Whose heard of a myth about contraception?
The other day I was speaking to a friend about the pill. She said she had heard that your protection goes down during the first week of taking it, the last week of taking it, and the placebo week, leaving only one week when you’re protected!
I’ve never heard that – the pill is 99% effective with perfect use, and 91% effective with everyday use and, as far as I’m aware, as long as you take it successfully at the same time every day, you’re protected against pregnancy throughout the whole pill cycle, including the placebo week or sugar pill week.
What’s a myth, wive’s tale, or just something not quite correct that you’ve heard about contraception, like the pill, condoms, IUDs etc.? Where do you think people are getting this info from?
@nurse_nettie – any input into where this kind of misinformation starts, and how it spreads?
@aunt_flo Interesting question! It’s hard to know where these myths start. I’d guess it’s people trying to make sense of something that they only partly understand. Sometimes health care providers can actually be the source of the problem when they don’t take the time to explain things properly.
You’re right that there are heaps of myths about contraception… Check your knowledge here!
@aunt_flo I guess the myths stem from misconceptions about sex and contraception due to a lack of reliable information! (Good thing we have play safe hehe)!
If one person believes their information to be true, whether it’s been fact-checked or not, then that can spread pretty easily without anyone giving it a second thought.
Similar to how information about the pope lying to everyone about the pill recently surfaced – people went along with the information for so long because it becomes the norm after a while. Similar to Chinese whispers I suppose?
@nurse_nettie what a good resource!! thank you so much!
I’ve got a strange one. Well at least I think it’s strange. I know some people who believe in temperature as a form of contraception. They’ve explained to me that every time before they engage in intercourse they place a thermometer inside the vagina and if it’s below or above (I can’t remember which one) a certain temperature they believe they’re unable to conceive.
@nurse_nettie any science that backs this?
Also forgot to mention that they’ve been doing this for over 2 years!
@catdog this is a natural method of contraception & relies on taking your body temperature everyday upon waking. After ovulation your basal body temperature will rise by 0.2 to 0.5 degree’s celsius. Once the temperature has risen for 3 days on a row, then condomless sex is considered less a risk for pregnancy. It’s not 100% reliable & the failure rate is estimated to be up to 25%. It relies on being well organised & may be an option for women who’re unable to use other hormone or barrier methods of contraception. Click here for more info.

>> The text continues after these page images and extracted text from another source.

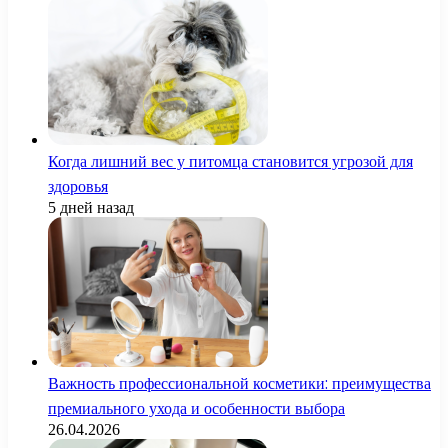
Когда лишний вес у питомца становится угрозой для
здоровья
5 дней назад
Важность профессиональной косметики: преимущества
премиального ухода и особенности выбора
26.04.2026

Wow @catdog! It seems to be working for them!
Do you know why they made the switch, or started that method in the first place?

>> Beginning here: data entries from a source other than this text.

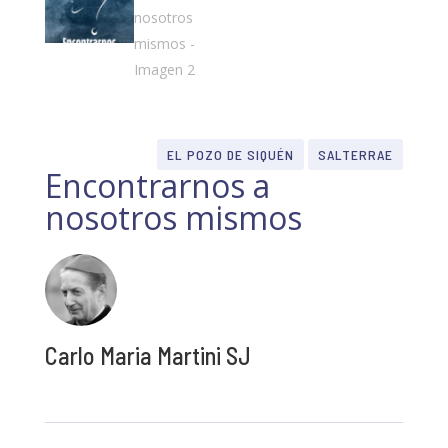
EL POZO DE SIQUÉN
SALTERRAE
Encontrarnos a
nosotros mismos
Carlo Maria Martini SJ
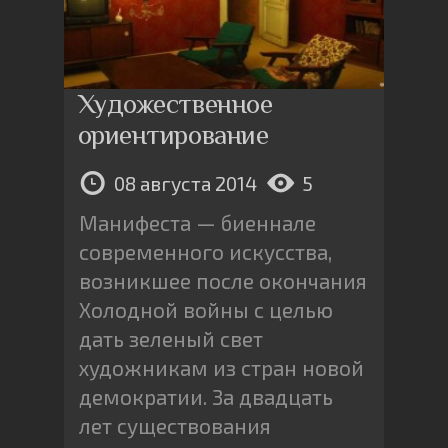
Художественное
ориентирование
08 августа 2014
5
Манифеста — биеннале
современного искусства,
возникшее после окончания
Холодной войны с целью
дать зеленый свет
художникам из стран новой
демократии. За двадцать
лет существования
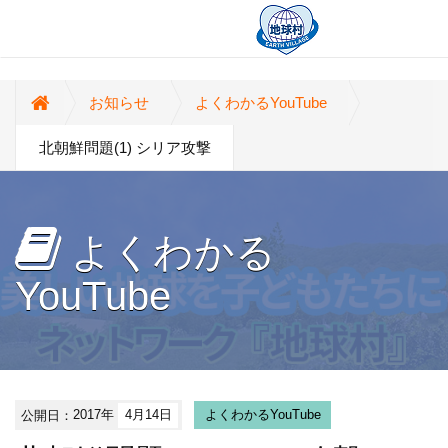
お知らせ
よくわかるYouTube
北朝鮮問題(1) シリア攻撃
よくわかる
YouTube
公開日：
2017年
4月14日
よくわかるYouTube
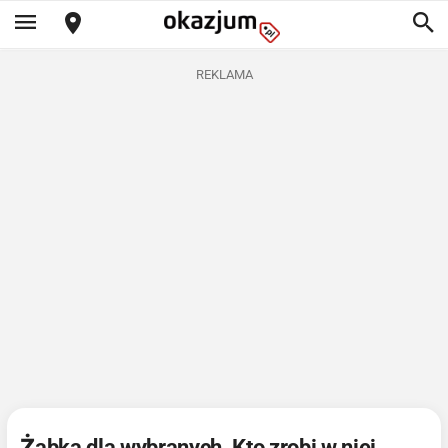
REKLAMA
Żabka dla wybranych. Kto zrobi w niej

I scrolled past a post today debunking a myth that I’ve actually heard before… it was about using two condoms! I think some people feel it will give them extra protection?
It said not to do it thank god because it actually increases the chance of breakage because of added friction. It also said not to use a male condom at the same time as a female condom because of the same reason.
@GoldenRose I’ve heard of two condoms increasing the likelihood of the breakage, but I never thought that would include using the male and female condom at the same time – that’s interesting!
@aunt_flo I didn’t want to pry too much so I’m not entirely sure. However, I think she mentioned that she had issues with hormone birth control and they didn’t like condoms.
@nurse_nettie Wow! I kind of laughed off this method when I heard about it. Amazed that there is legitimacy to this method.
I don’t think I would be organised enough to keep up with this method of contraception. haha
@catdog no me neither! It sounds like a lot more commitment and effort than using a condom or hormonal methods.